_Problem requirements_.
In the entries below, how many lines contain the word "Development"? State the number and nothing more.

+ + +

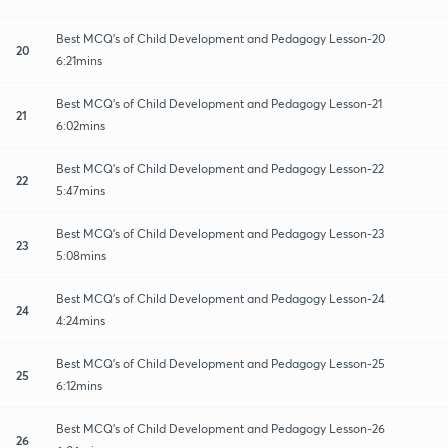
Best MCQ's of Child Development and Pedagogy Lesson-20
20
6:21mins
Best MCQ's of Child Development and Pedagogy Lesson-21
21
6:02mins
Best MCQ's of Child Development and Pedagogy Lesson-22
22
5:47mins
Best MCQ's of Child Development and Pedagogy Lesson-23
23
5:08mins
Best MCQ's of Child Development and Pedagogy Lesson-24
24
4:24mins
Best MCQ's of Child Development and Pedagogy Lesson-25
25
6:12mins
Best MCQ's of Child Development and Pedagogy Lesson-26
26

+ + +

_Written answer_.
7